To minimize loss of material, small fragments were removed from the identified remains using a motorized saw. The small size of the removed fragments—most were 10–15 mm on average—created challenges in terms of collagen extraction in sites with poorer faunal preservation. Modifications to a high-throughput ZooMS approach22 were carried out which involved a liquid-handling robot (Hamilton, UK)23 used to add 0.6 M hydrochloric acid (HCl) to bone samples in 48-well Corning™ Costar™ cell culture-treated flat-bottom plates. These plates were left overnight to decalcify. Following centrifugation at 3700 rpm, 300 µL was removed and added to 96-well ultrafilters and centrifuged at 3700 rpm for 30 min. Then, 500 µL of 50 mM ammonium bicarbonate (AmBiC) was added and once again centrifuged. This centrifugal step was repeated once more, and 100 µL of the retentate removed to a different microtiter plate for digestion. Once this was completed, 0.1 µg sequencing grade trypsin was added, and the plates incubated for 18 h at 37 °C. Lastly, samples were spotted onto a stainless steel MALDI target plate. Spectra were interpreted for known biomarkers published previously (e.g.,24), within the m/z range 1100–3200. All our identifications can be consulted in the Supplemental spreadsheet 1. Table 1 describes the stratigraphic provenience of the specimens that were selected. In total, 940 remains were examined for collagen fingerprinting, the total per site ranging between 269 (Saint-Césaire) and 360 (Le Piage).

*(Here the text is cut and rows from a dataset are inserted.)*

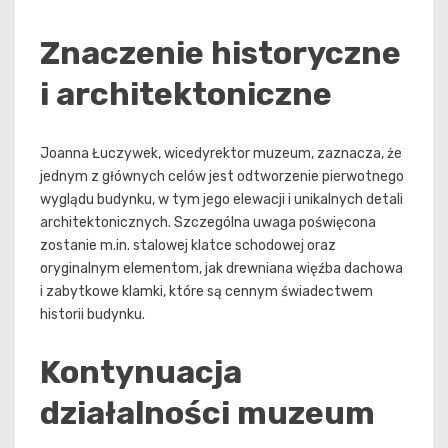
Znaczenie historyczne
i architektoniczne
Joanna Łuczywek, wicedyrektor muzeum, zaznacza, że
jednym z głównych celów jest odtworzenie pierwotnego
wyglądu budynku, w tym jego elewacji i unikalnych detali
architektonicznych. Szczególna uwaga poświęcona
zostanie m.in. stalowej klatce schodowej oraz
oryginalnym elementom, jak drewniana więźba dachowa
i zabytkowe klamki, które są cennym świadectwem
historii budynku.
Kontynuacja
działalności muzeum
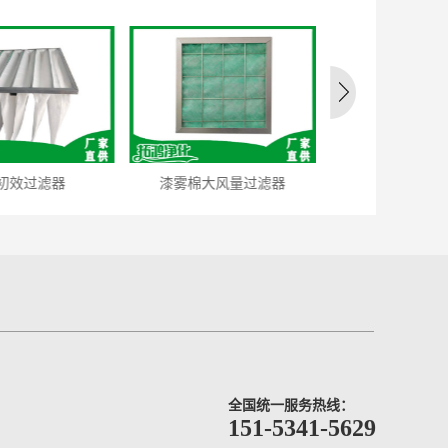
滤器
漆雾棉大风量过滤器
可清洗袋式初效过滤
全国统一服务热线：
151-5341-5629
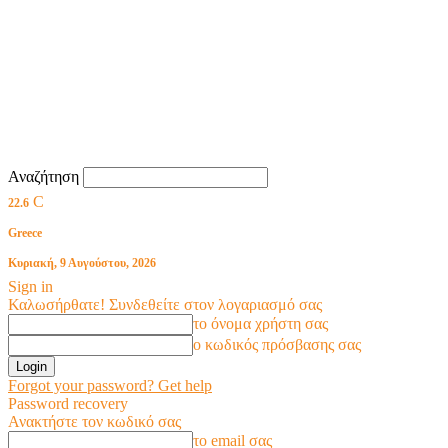
Αναζήτηση
C
22.6
Greece
Κυριακή, 9 Αυγούστου, 2026
Sign in
Καλωσήρθατε! Συνδεθείτε στον λογαριασμό σας
το όνομα χρήστη σας
ο κωδικός πρόσβασης σας
Forgot your password? Get help
Password recovery
Ανακτήστε τον κωδικό σας
το email σας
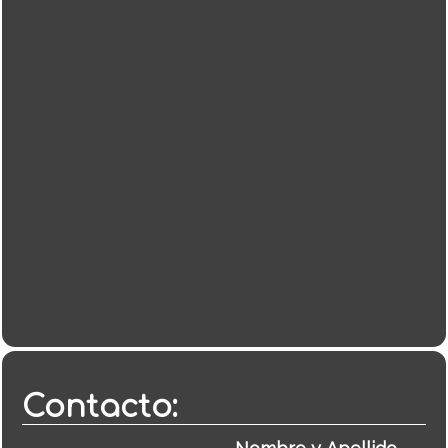
Contacto:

Table 1 Provenience and type of specimens used for collagen fingerprinting (ZooMS method).

In principle, comparisons should focus on identifications made at the same taxonomic level, preferably at least to subtribe or genus. Higher-level taxonomic identifications (e.g., order or family) are less informative due to their low resolution. However, the level of taxonomic precision that can be achieved may vary between the morphological and collagen fingerprinting approaches as a result of method-specific limitations. In the present study, some adjustments were needed given that the identification of some specimens differed slightly in terms of taxonomic rank. Taking estimated body size into account, the “cervine” specimens identified by ZooMS may derive from red deer (Cervus elaphus), fallow deer (Dama dama) or elk (Alces alces). Although all three species are potentially present at Crvena Stijena, the cervine specimens match better in terms of body size with red deer, and thus were attributed to this species. However, the presence of a few remains from the smaller fallow deer among the cervine specimens cannot be excluded (elk provided an unlikely match for the specimens because it is larger than red deer). At Saint-Césaire, the cervine specimen identified by the ZooMS analysts was assigned to red deer because the corresponding morphological identification is consistent with a taxon smaller than elk (fallow deer was absent in the region during the time period documented at the site). The “caprine/Rangifer” (ZooMS identifications) from the same site are assumed to be from Rangifer as caprines are absent at Saint-Césaire, a pattern consistent with the lack of positively identified Capra remains in the associated ZooMS sample and with the rarity of this taxon in similarly dated sites in the region (e.g.,25). Note that the results presented here for Saint-Césaire were calculated including and excluding caprine/Rangifer identifications. At Crvena Stijena, the “caprine/Rangifer” can safely be attributed to Capra because the site most probably fell outside the geographical range of reindeer. The fact that this last species has not been positively identified in the study region (e.g.,26) supports this interpretation.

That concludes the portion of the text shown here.